Only lines containing "inwestycyjna" belong in the answer, each copied from the entries below.

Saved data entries
------------------------------------
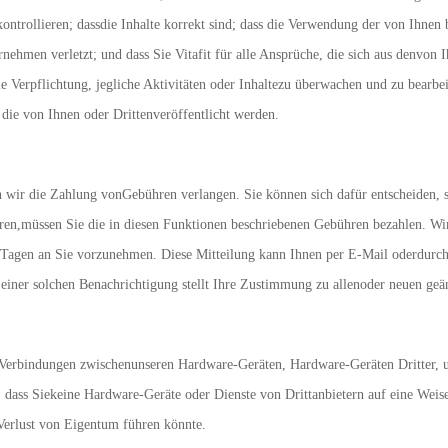
kontrollieren; dassdie Inhalte korrekt sind; dass die Verwendung der von Ihnen b
nehmen verletzt; und dass Sie Vitafit für alle Ansprüche, die sich aus denvon I
die Verpflichtung, jegliche Aktivitäten oder Inhaltezu überwachen und zu bearbe
 die von Ihnen oder Drittenveröffentlicht werden.
n wir die Zahlung vonGebühren verlangen. Sie können sich dafür entscheiden, 
ren,müssen Sie die in diesen Funktionen beschriebenen Gebühren bezahlen. Wir
agen an Sie vorzunehmen. Diese Mitteilung kann Ihnen per E-Mail oderdurch 
einer solchen Benachrichtigung stellt Ihre Zustimmung zu allenoder neuen geä
Verbindungen zwischenunseren Hardware-Geräten, Hardware-Geräten Dritter, u
n, dass Siekeine Hardware-Geräte oder Dienste von Drittanbietern auf eine Wei
 Verlust von Eigentum führen könnte.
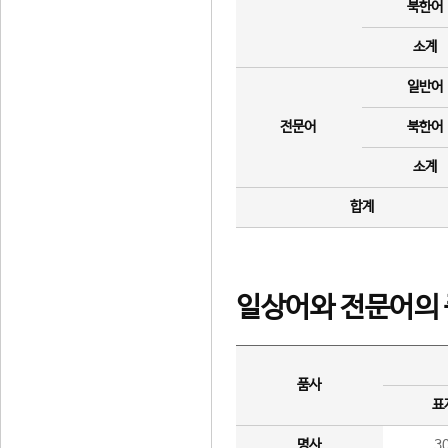
북한어
소계
일반어
전문어
북한어
소계
합계
일상어와 전문어의 
품사
표
명사
3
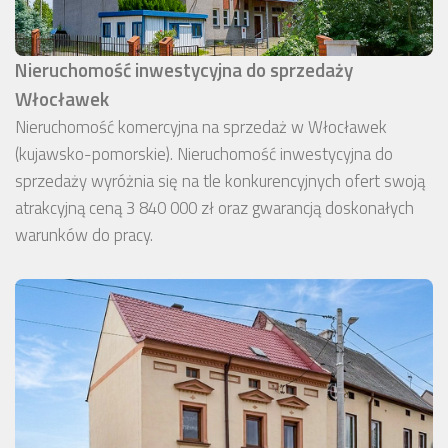
Nieruchomość inwestycyjna do sprzedaży
Włocławek
Nieruchomość komercyjna na sprzedaż w Włocławek
(kujawsko-pomorskie). Nieruchomość inwestycyjna do
sprzedaży wyróżnia się na tle konkurencyjnych ofert swoją
atrakcyjną ceną 3 840 000 zł oraz gwarancją doskonałych
warunków do pracy.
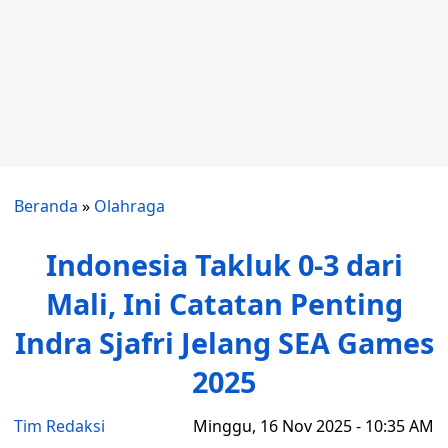
Beranda
»
Olahraga
Indonesia Takluk 0-3 dari
Mali, Ini Catatan Penting
Indra Sjafri Jelang SEA Games
2025
Tim Redaksi
Minggu, 16 Nov 2025 - 10:35 AM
------------------------------------
**Answer:**
Nieruchomość inwestycyjna do sprzedaży
(kujawsko-pomorskie). Nieruchomość inwestycyjna do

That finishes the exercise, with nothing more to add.